The Mouse provides button interrupts and real-time position information, relative to the virtual screen.

The Screen maintains its own buffer and supports four high-level graphical operations, plus the ability to set rectangle-based clipping regions.

The virtual Disk drive is sector-mapped direct-memory transfer, with interrupt on completion.

There is a Host interface for sending a variety of operations out to the host platform, and for receiving results (and interrupts) back.

There is a place for Serial interfaces, not presently implemented (these are all handled by the Host).

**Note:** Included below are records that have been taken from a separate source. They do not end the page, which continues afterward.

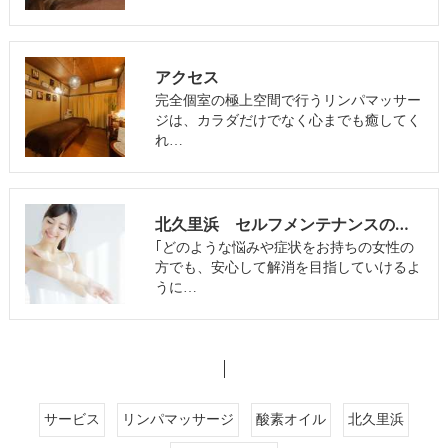
アクセス
完全個室の極上空間で行うリンパマッサー
ジは、カラダだけでなく心までも癒してく
れ…
北久里浜 セルフメンテナンスのサポート
｢どのような悩みや症状をお持ちの女性の
方でも、安心して解消を目指していけるよ
うに…
サービス
リンパマッサージ
酸素オイル
北久里浜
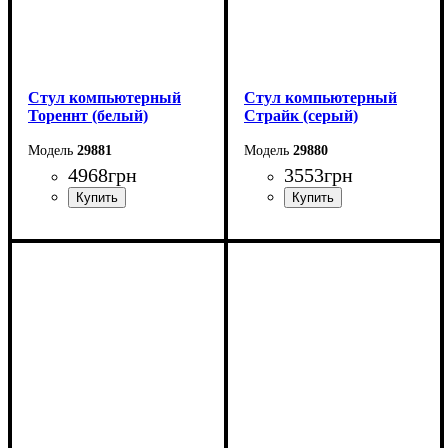
Стул компьютерный
Стул компьютерный
Тореннт (белый)
Страйк (серый)
29881
29880
4968
грн
3553
грн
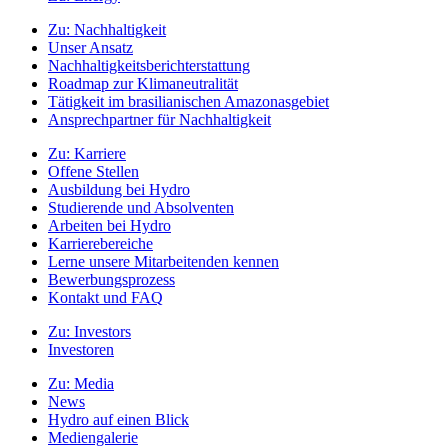
Zu:
Nachhaltigkeit
Unser Ansatz
Nachhaltigkeitsberichterstattung
Roadmap zur Klimaneutralität
Tätigkeit im brasilianischen Amazonasgebiet
Ansprechpartner für Nachhaltigkeit
Zu:
Karriere
Offene Stellen
Ausbildung bei Hydro
Studierende und Absolventen
Arbeiten bei Hydro
Karrierebereiche
Lerne unsere Mitarbeitenden kennen
Bewerbungsprozess
Kontakt und FAQ
Zu:
Investors
Investoren
Zu:
Media
News
Hydro auf einen Blick
Mediengalerie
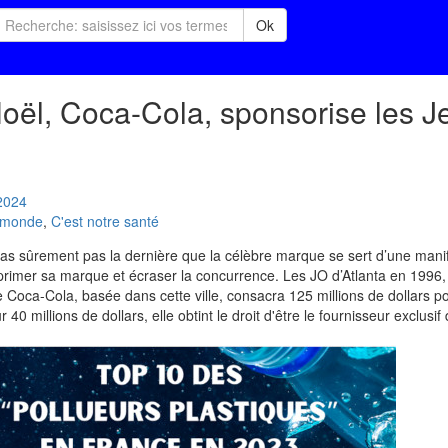
Ok
oël, Coca-Cola, sponsorise les J
2024
u monde
,
C'est notre santé
 pas sûrement pas la dernière que la célèbre marque se sert d’une mani
primer sa marque et écraser la concurrence. Les JO d’Atlanta en 1996
e Coca-Cola, basée dans cette ville, consacra 125 millions de dollars po
0 millions de dollars, elle obtint le droit d'être le fournisseur exclusif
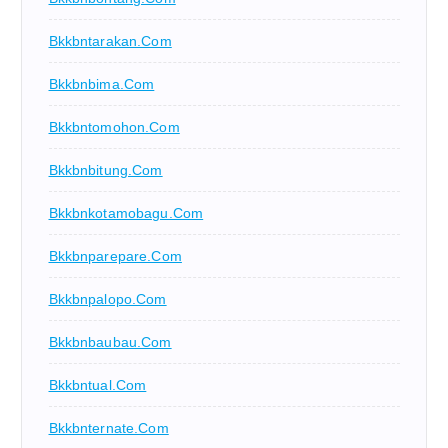
Bkkbntarakan.com
Bkkbnbima.com
Bkkbntomohon.com
Bkkbnbitung.com
Bkkbnkotamobagu.com
Bkkbnparepare.com
Bkkbnpalopo.com
Bkkbnbaubau.com
Bkkbntual.com
Bkkbnternate.com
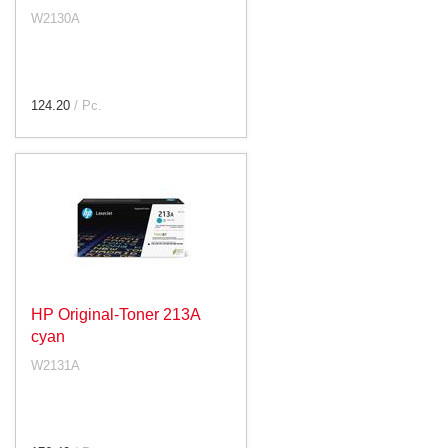
W2130A
124.20
/ Pc.
HP Original-Toner 213A
cyan
W2131A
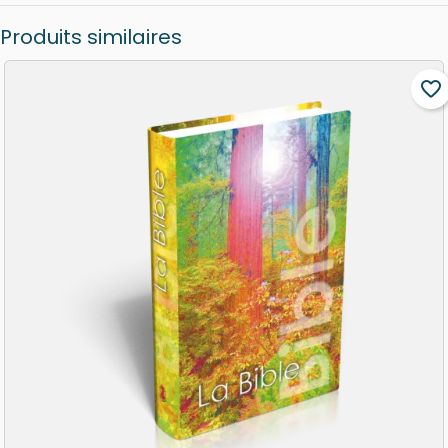
Produits similaires
favorite_border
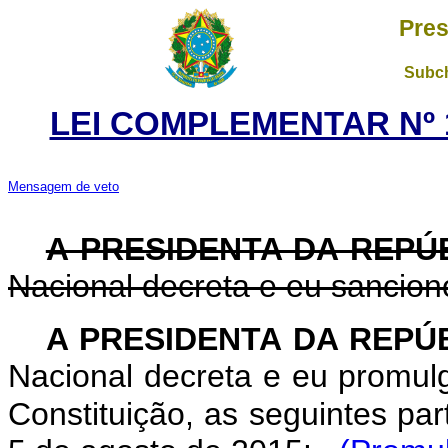
Pres
Subch
LEI COMPLEMENTAR Nº 1
Mensagem de veto
A PRESIDENTA DA REPÚ
Nacional decreta e eu sancion
A PRESIDENTA DA REPÚ
Nacional decreta e eu promul
Constituição, as seguintes pa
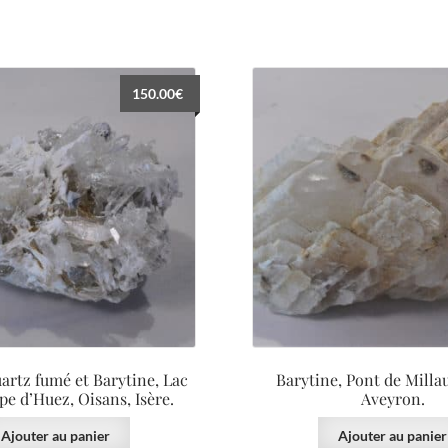
150.00
€
artz fumé et Barytine, Lac
Barytine, Pont de Millau
pe d’Huez, Oisans, Isère.
Aveyron.
Ajouter au panier
Ajouter au panier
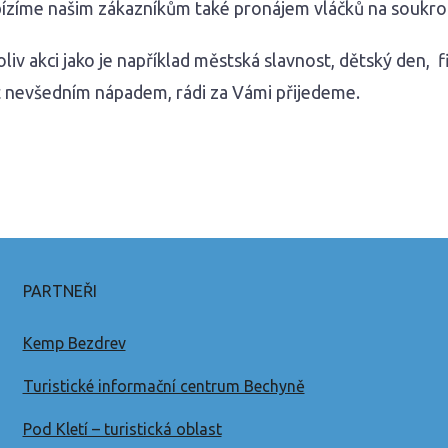
ízíme našim zákazníkům také pronájem vláčků na soukrom
iv akci jako je například městská slavnost, dětský den, 
t nevšedním nápadem, rádi za Vámi přijedeme.
PARTNEŘI
Kemp Bezdrev
Turistické informační centrum Bechyně
Pod Kletí – turistická oblast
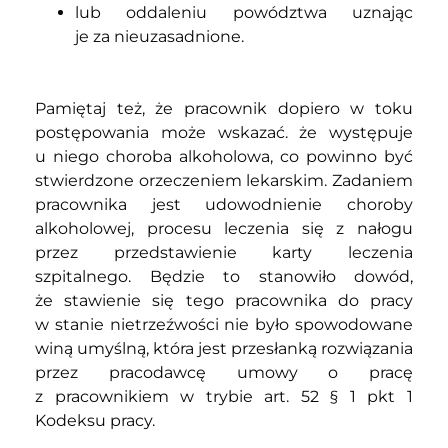
lub oddaleniu powództwa uznając
je za nieuzasadnione.
Pamiętaj też, że pracownik dopiero w toku
postępowania może wskazać. że występuje
u niego choroba alkoholowa, co powinno być
stwierdzone orzeczeniem lekarskim. Zadaniem
pracownika jest udowodnienie choroby
alkoholowej, procesu leczenia się z nałogu
przez przedstawienie karty leczenia
szpitalnego. Będzie to stanowiło dowód,
że stawienie się tego pracownika do pracy
w stanie nietrzeźwości nie było spowodowane
winą umyślną, która jest przesłanką rozwiązania
przez pracodawcę umowy o pracę
z pracownikiem w trybie art. 52 § 1 pkt 1
Kodeksu pracy.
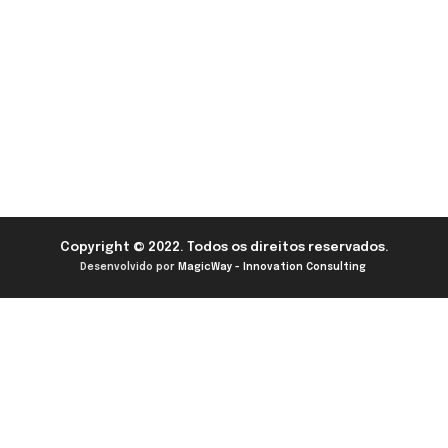
Copyright © 2022. Todos os direitos reservados.
Desenvolvido por
MagicWay - Innovation Consulting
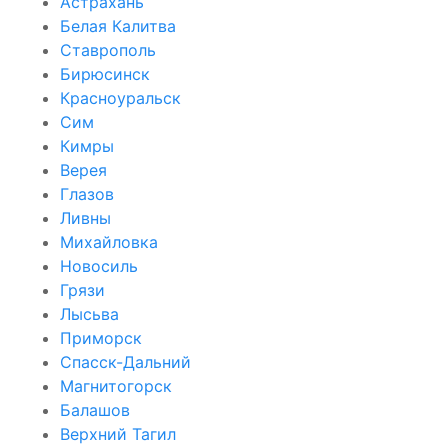
Астрахань
Белая Калитва
Ставрополь
Бирюсинск
Красноуральск
Сим
Кимры
Верея
Глазов
Ливны
Михайловка
Новосиль
Грязи
Лысьва
Приморск
Спасск-Дальний
Магнитогорск
Балашов
Верхний Тагил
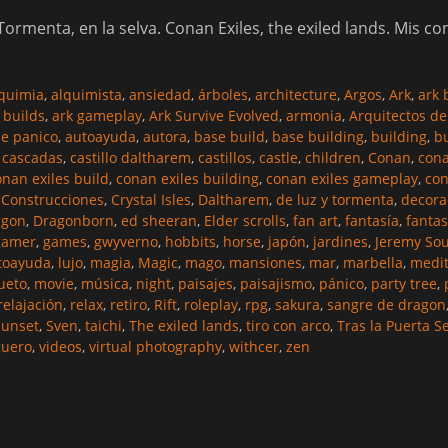
ormenta, en la selva. Conan Exiles, the exiled lands. Mis c
quimia
,
alquimista
,
ansiedad
,
árboles
,
architecture
,
Argos
,
Ark
,
ark 
 builds
,
ark gameplay
,
Ark Survive Evolved
,
armonia
,
Arquitectos de
e panico
,
autoayuda
,
autora
,
base build
,
base building
,
building
,
bu
,
cascadas
,
castillo daltharem
,
castillos
,
castle
,
children
,
Conan
,
cona
onan exiles build
,
conan exiles building
,
conan exiles gameplay
,
co
,
Construcciones
,
Crystal Isles
,
Daltharem
,
de luz y tormenta
,
decora
agon
,
Dragonborn
,
ed sheeran
,
Elder scrolls
,
fan art
,
fantasía
,
fantas
gamer
,
games
,
gwyverno
,
hobbits
,
horse
,
japón
,
jardines
,
Jeremy Sou
utoayuda
,
lujo
,
magia
,
Magic
,
mago
,
mansiones
,
mar
,
marbella
,
medit
ueto
,
movie
,
música
,
night
,
paisajes
,
paisajismo
,
pánico
,
party tree
,
relajación
,
relax
,
retiro
,
Rift
,
roleplay
,
rpg
,
sakura
,
sangre de dragon
sunset
,
Sven
,
taichi
,
The exiled lands
,
tiro con arco
,
Tras la Puerta S
guero
,
videos
,
virtual photography
,
withcer
,
zen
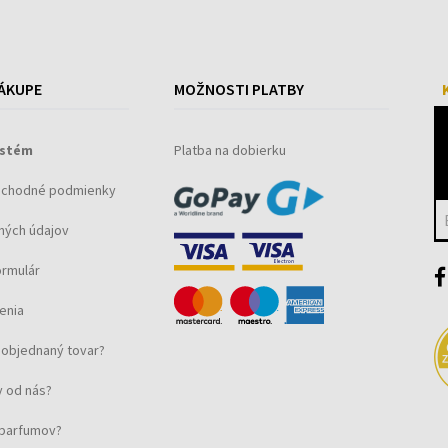
ÁKUPE
MOŽNOSTI PLATBY
ystém
Platba na dobierku
bchodné podmienky
ných údajov
ormulár
enia
objednaný tovar?
 od nás?
u parfumov?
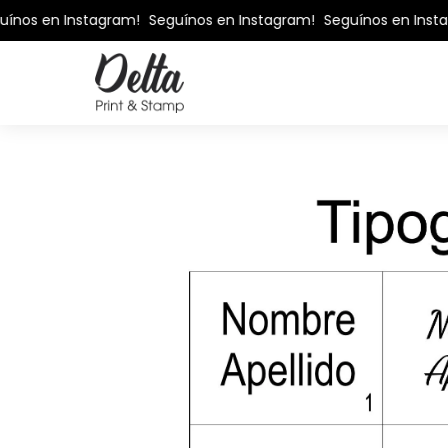
s en Instagram!
Seguínos en Instagram!
Seguínos en Instagra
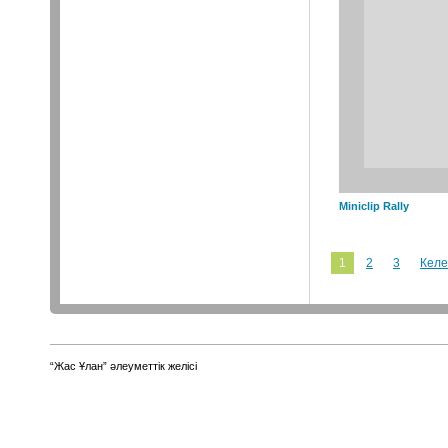
Miniclip Rally
1
2
3
Келе
“Жас Ұлан” әлеуметтік желісі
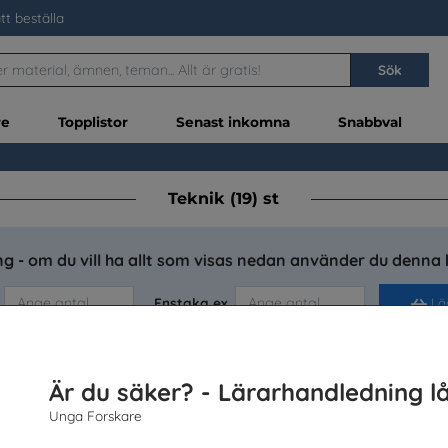
tt beställa
Sök
re
Topplistor
Senast inkomna
Snabbval
Teknik (19) st
g - om du vill ha allt som visas nedan använder du denna 
Enstaka ex.
Läg
Är du säker? - Lärarhandledning l
Unga Forskare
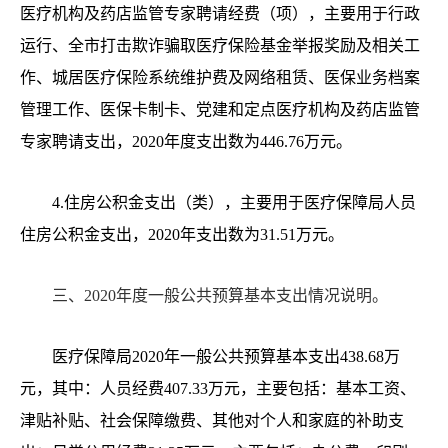
医疗机构及药店监管专家聘请经费（项），主要用于行政
运行、全市打击欺诈骗取医疗保险基金举报奖励及相关工
作、城居医疗保险系统维护费及网络租赁、医保业务档案
管理工作、医保卡制卡、党建和定点医疗机构及药店监管
专家聘请支出，2020年度支出数为446.76万元。
4.住房公积金支出
（类），主要用于医疗保障局人员
住房公积金
支出，
20
20
年支出数为
31.51
万元。
三、
20
20年度一般公共预算基本支出情况说明。
医疗保障局
20
20
年一般公共预算基本支出
438.68
万
元，其中：人员经费
407.33
万元，主要包括：基本工资、
津贴补贴、社会保障缴费、其他对个人和家庭的补助支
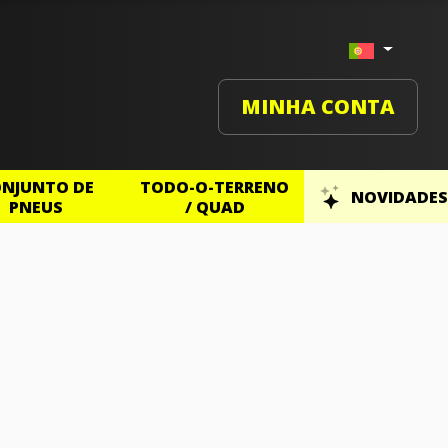
MINHA CONTA
NJUNTO DE
TODO-O-TERRENO
NOVIDADES
PNEUS
/ QUAD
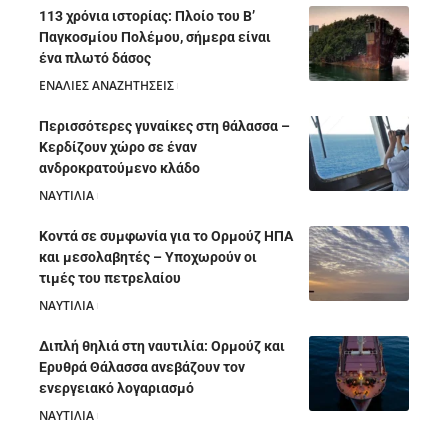
113 χρόνια ιστορίας: Πλοίο του Β’
Παγκοσμίου Πολέμου, σήμερα είναι
ένα πλωτό δάσος
ΕΝΑΛΙΕΣ ΑΝΑΖΗΤΗΣΕΙΣ
05/08/2026
Περισσότερες γυναίκες στη θάλασσα –
Κερδίζουν χώρο σε έναν
ανδροκρατούμενο κλάδο
ΝΑΥΤΙΛΙΑ
05/08/2026
Κοντά σε συμφωνία για το Ορμούζ ΗΠΑ
και μεσολαβητές – Υποχωρούν οι
τιμές του πετρελαίου
ΝΑΥΤΙΛΙΑ
05/08/2026
Διπλή θηλιά στη ναυτιλία: Ορμούζ και
Ερυθρά Θάλασσα ανεβάζουν τον
ενεργειακό λογαριασμό
ΝΑΥΤΙΛΙΑ
28/07/2026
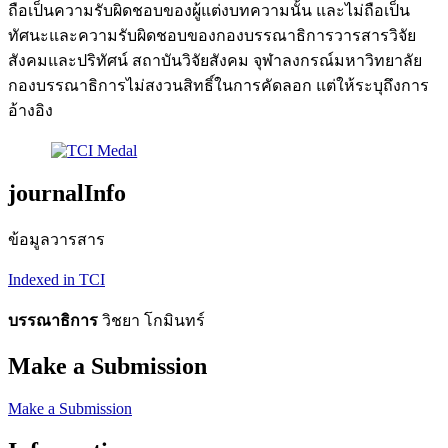
ถือเป็นความรับผิดชอบของผู้แต่งบทความนั้น และไม่ถือเป็น
ทัศนะและความรับผิดชอบของกองบรรณาธิการวารสารวิจัย
สังคมและปริทัศน์ สถาบันวิจัยสังคม จุฬาลงกรณ์มหาวิทยาลัย
กองบรรณาธิการไม่สงวนสิทธิ์ในการคัดลอก แต่ให้ระบุถึงการ
อ้างอิง
journalInfo
ข้อมูลวารสาร
Indexed in TCI
บรรณาธิการ
วิชยา โกมินทร์
Make a Submission
Make a Submission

Because the architecture is word-addressed, Endianness is not normally a concern to the programmer. However, character strings are stored in sequential bytes in the host-defined endian order. The IBSM has a special shift operation that extracts and inserts bytes in the correct position for the underlying hardware, completely transparently to the software. The software can of course test for endianness, but except for importing cross-platform program files, this is not necessary.

The IBSM packs up to six (or sometimes seven) 5-bit instructions into a 32-bit instruction word. This allows for 31 5-bit frequently used instructions, and 32 10-bit less-frequently used instructions, of which the first 5-bit nibble is an escape from the first set. These are described below in detail. There is no requirement to fill the instruction word; unused bits filled with zero are no-operations, skipped by the emulator. However, denser code puts less of a burden on the memory bandwidth, resulting in faster execution. Furthermore, because the multiple-op instruction word is not normally interruptable in the middle, it runs faster in emulation due to fewer tests for interrupts.

Memory addresses in memory are relative to a base register, so that both program code and data can be dynamically relocated by the operating system while preserving the addresses of data stored in there. The base register is not normally accessible to programmers in application programs, but is maintined by the system software for memory management.
 

Registers

There are three address control registers, one defining relocation, and two setting upper and lower limits to that region.
BR  is the Base Register, which relocates everything. Code if offset negative from BR, and the stack is offset positive.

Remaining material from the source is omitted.